The Cowboys played in the NFL's Western Division for the 1960 season, but were a "swing team" and played each of the other 12 teams in the league that year. When the Minnesota Vikings joined the league for the 1961 season, the owners of the Eastern Division teams were allowed to vote on which expansion franchise they wanted to be permanently assigned to their division. In April 1961, the Eastern Division owners voted for Dallas, largely as a safeguard against early winters in Minnesota. This also pleased Western Division owners, who preferred the Vikings because of lower travel expenses and natural geographic rivalries with teams like the Green Bay Packers and Chicago Bears. This resulted in both Eastern and Western Divisions having seven teams.

Schedule

Conference opponents are in bold text

Season recap
Coming off of a winless first season, the Cowboys wasted no time getting their first win in franchise history in their second season. The first game in the history of the Cowboys was a loss to the Pittsburgh Steelers, and the team's first victory came against the Steelers in a 27–24 home game in the season opener, the winning points coming on a last second field goal. The Cowboys would go on to win two of their next three, both easy victories coming over the expansion Minnesota Vikings, and a month into the season the Cowboys found themselves tied for first in the Eastern Conference with a record of 3–1.
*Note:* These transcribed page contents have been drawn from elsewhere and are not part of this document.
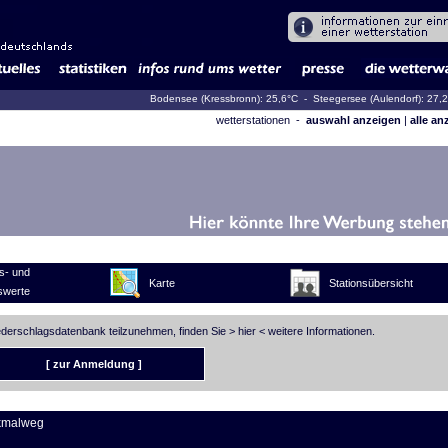
Bodensee (Kressbronn): 25,6°C
- Steegersee (Aulendorf): 27,
wetterstationen -
auswahl anzeigen
|
alle an
s- und
Karte
Stationsübersicht
swerte
iederschlagsdatenbank teilzunehmen, finden Sie >
hier
< weitere Informationen.
[ zur Anmeldung ]
kmalweg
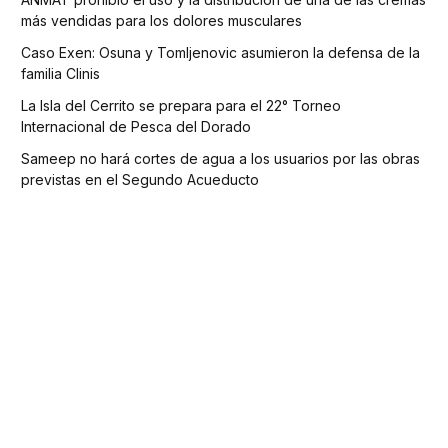
más vendidas para los dolores musculares
Caso Exen: Osuna y Tomljenovic asumieron la defensa de la
familia Clinis
La Isla del Cerrito se prepara para el 22° Torneo
Internacional de Pesca del Dorado
Sameep no hará cortes de agua a los usuarios por las obras
previstas en el Segundo Acueducto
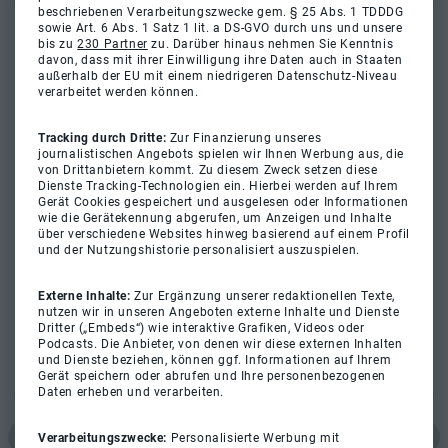
beschriebenen Verarbeitungszwecke gem. § 25 Abs. 1 TDDDG
sowie Art. 6 Abs. 1 Satz 1 lit. a DS-GVO durch uns und unsere
bis zu
230 Partner
zu. Darüber hinaus nehmen Sie Kenntnis
davon, dass mit ihrer Einwilligung ihre Daten auch in Staaten
außerhalb der EU mit einem niedrigeren Datenschutz-Niveau
verarbeitet werden können.
Tracking durch Dritte:
Zur Finanzierung unseres
journalistischen Angebots spielen wir Ihnen Werbung aus, die
von Drittanbietern kommt. Zu diesem Zweck setzen diese
Dienste Tracking-Technologien ein. Hierbei werden auf Ihrem
Gerät Cookies gespeichert und ausgelesen oder Informationen
wie die Gerätekennung abgerufen, um Anzeigen und Inhalte
über verschiedene Websites hinweg basierend auf einem Profil
und der Nutzungshistorie personalisiert auszuspielen.
Externe Inhalte:
Zur Ergänzung unserer redaktionellen Texte,
nutzen wir in unseren Angeboten externe Inhalte und Dienste
Dritter („Embeds“) wie interaktive Grafiken, Videos oder
Podcasts. Die Anbieter, von denen wir diese externen Inhalten
und Dienste beziehen, können ggf. Informationen auf Ihrem
Gerät speichern oder abrufen und Ihre personenbezogenen
Daten erheben und verarbeiten.
Verarbeitungszwecke:
Personalisierte Werbung mit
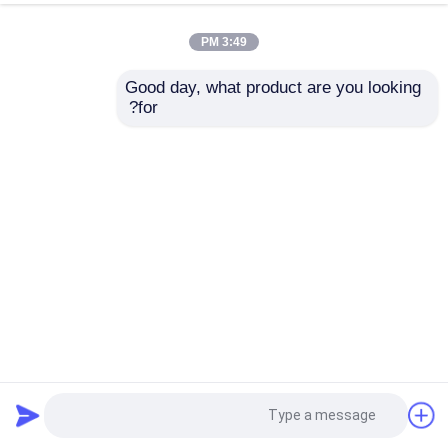
3:49 PM
Good day, what product are you looking 
for?
عجلة امتصاص اللون الأحمر 124 * 70mm أجزاء الطباعة
البوليوريثينية لآلة الطي
أجزاء آلة الطباعة هايدلبرغ
2026-05-21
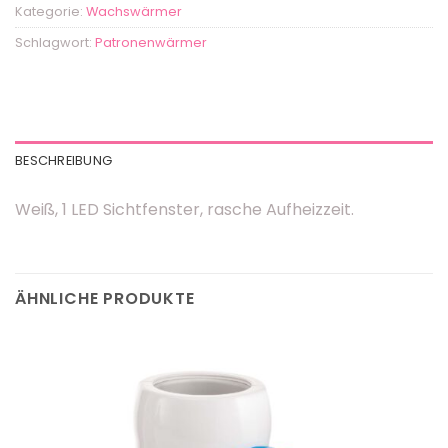
Kategorie:
Wachswärmer
Schlagwort:
Patronenwärmer
BESCHREIBUNG
Weiß, 1 LED Sichtfenster, rasche Aufheizzeit.
ÄHNLICHE PRODUKTE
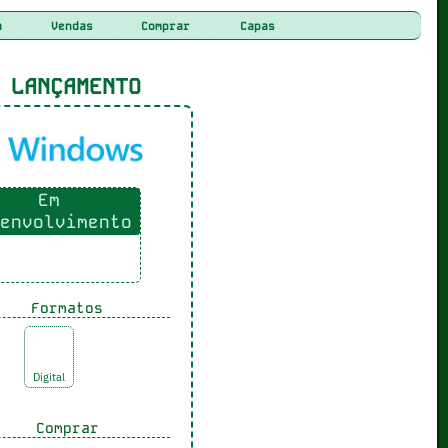
a
Vendas
Comprar
Capas
LANÇAMENTO
Em
envolvimento
Formatos
Digital
Comprar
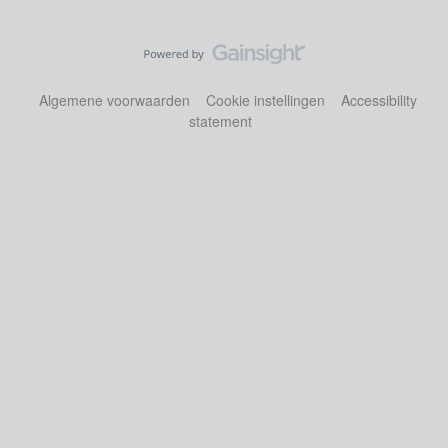
Algemene voorwaarden
Cookie instellingen
Accessibility
statement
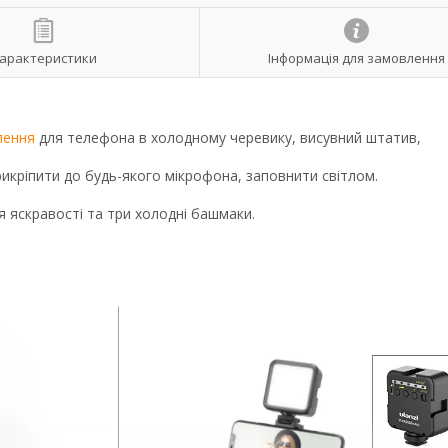
арактеристики
Інформація для замовлення
лення
для телефона в холодному черевику, висувний штатив,
икріпити до будь-якого мікрофона, заповнити світлом.
ня яскравості та три холодні башмаки.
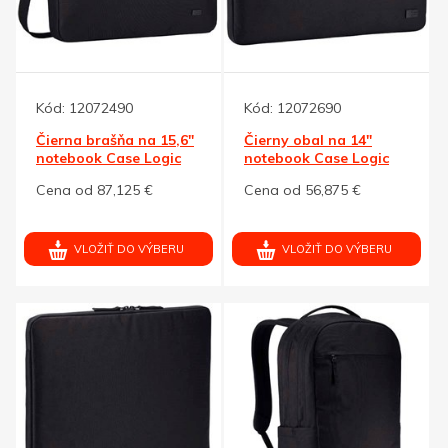
Kód:
12072490
Kód:
12072690
Čierna brašňa na 15,6"
Čierny obal na 14"
notebook Case Logic
notebook Case Logic
Invigo
Invigo
Cena od 87,125 €
Cena od 56,875 €
VLOŽIŤ DO VÝBERU
VLOŽIŤ DO VÝBERU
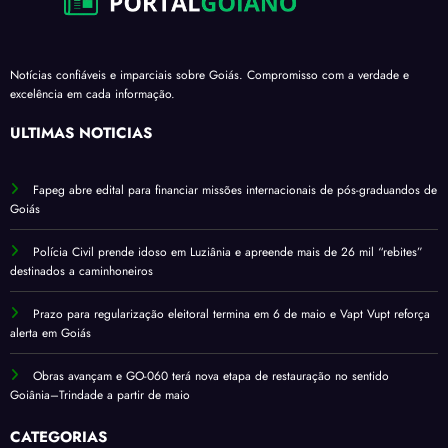
Notícias confiáveis e imparciais sobre Goiás. Compromisso com a verdade e
excelência em cada informação.
ÚLTIMAS NOTÍCIAS
Fapeg abre edital para financiar missões internacionais de pós-graduandos de
Goiás
Polícia Civil prende idoso em Luziânia e apreende mais de 26 mil “rebites”
destinados a caminhoneiros
Prazo para regularização eleitoral termina em 6 de maio e Vapt Vupt reforça
alerta em Goiás
Obras avançam e GO-060 terá nova etapa de restauração no sentido
Goiânia–Trindade a partir de maio
CATEGORIAS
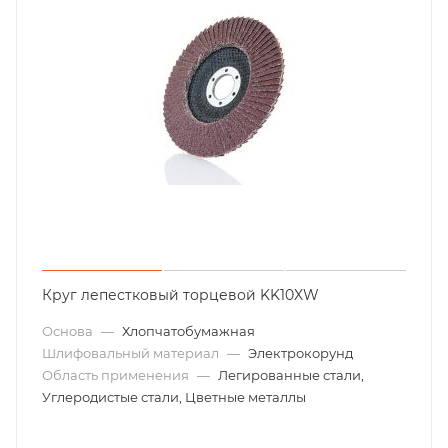
Круг лепестковый торцевой KK10XW
Основа
—
Хлопчатобумажная
Шлифовальный материал
—
Электрокорунд
Область применения
—
Легированные стали,
Углеродистые стали, Цветные металлы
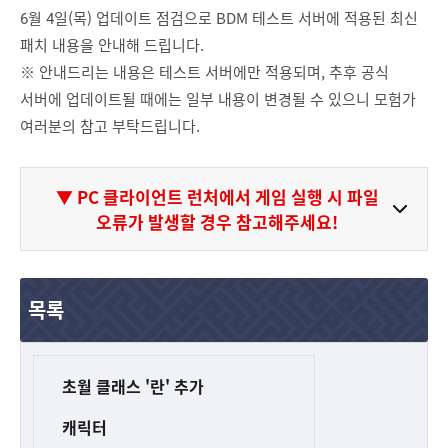
6월 4일(목) 업데이트 점검으로 BDM 테스트 서버에 적용된 최신
패치 내용을 안내해 드립니다.
※ 안내드리는 내용은 테스트 서버에만 적용되며, 추후 공식
서버에 업데이트될 때에는 일부 내용이 변경될 수 있으니 모험가
여러분의 참고 부탁드립니다.
▼ PC 클라이언트 런처에서 게임 실행 시 파일
오류가 발생할 경우 참고해주세요!
목록
초월 클래스 '란' 추가
캐릭터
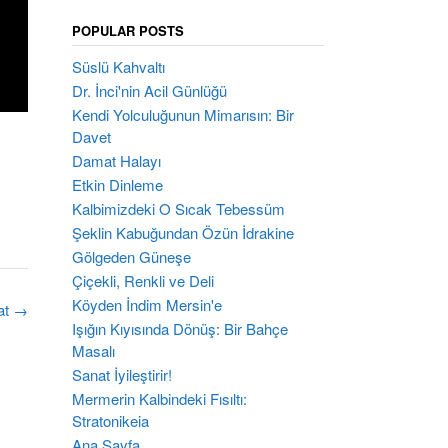
POPULAR POSTS
Süslü Kahvaltı
Dr. İnci'nin Acil Günlüğü
Kendi Yolculuğunun Mimarısın: Bir
Davet
Damat Halayı
Etkin Dinleme
Kalbimizdeki O Sıcak Tebessüm
Şeklin Kabuğundan Özün İdrakine
Gölgeden Güneşe
Çiçekli, Renkli ve Deli
Köyden İndim Mersin'e
at
→
Işığın Kıyısında Dönüş: Bir Bahçe
Masalı
Sanat İyileştirir!
Mermerin Kalbindeki Fısıltı:
Stratonikeia
Ana Sayfa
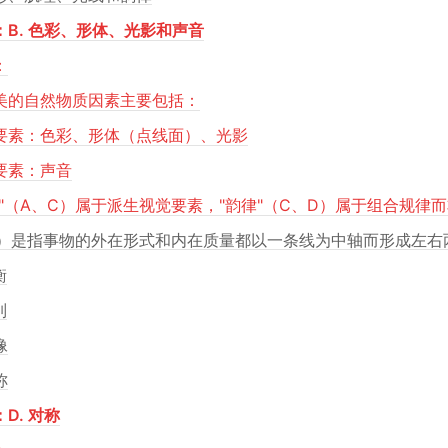
：B. 色彩、形体、光影和声音
：
美的自然物质因素主要包括：
要素：色彩、形体（点线面）、光影
要素：声音
理"（A、C）属于派生视觉要素，"韵律"（C、D）属于组合规律
（*）是指事物的外在形式和内在质量都以一条线为中轴而形成左
衡
列
像
称
D. 对称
While much improved over their first season, the Cowboys would continue to be outclassed by the better teams in the league. In between their victories over the Vikings the Cowboys suffered a 25–7 defeat at the hands of perennial powerhouse Cleveland. The following weeks after their 3–1 start quickly dampened any realistic chance they had of contending for the Eastern Conference championship, with home losses to the New York Giants and the defending champion Philadelphia Eagles coming by a combined score of 74–17. However, the following week the team stunned the Giants at Yankee Stadium, 16–14, on another late field goal, and the Cowboys found themselves with a winning record at the midway point of the season at 4–3.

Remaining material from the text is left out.